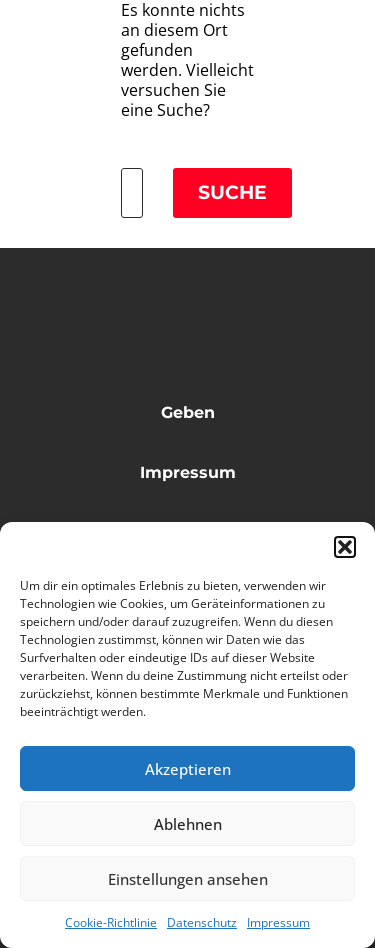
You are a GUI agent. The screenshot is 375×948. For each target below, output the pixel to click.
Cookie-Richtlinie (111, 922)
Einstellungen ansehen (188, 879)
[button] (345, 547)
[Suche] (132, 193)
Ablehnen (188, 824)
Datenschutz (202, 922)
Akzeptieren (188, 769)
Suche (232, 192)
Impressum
++++++
The data must be repeated exactly. Any pictures in it are to be left out.

**Exercise output**.
You are a GUI agent. The screenshot is 375×948. For each target below, output the pixel to click.
Cookie-Richtlinie (111, 922)
Einstellungen ansehen (188, 879)
[button] (345, 547)
[Suche] (132, 193)
Ablehnen (188, 824)
Datenschutz (202, 922)
Akzeptieren (188, 769)
Suche (232, 192)
Impressum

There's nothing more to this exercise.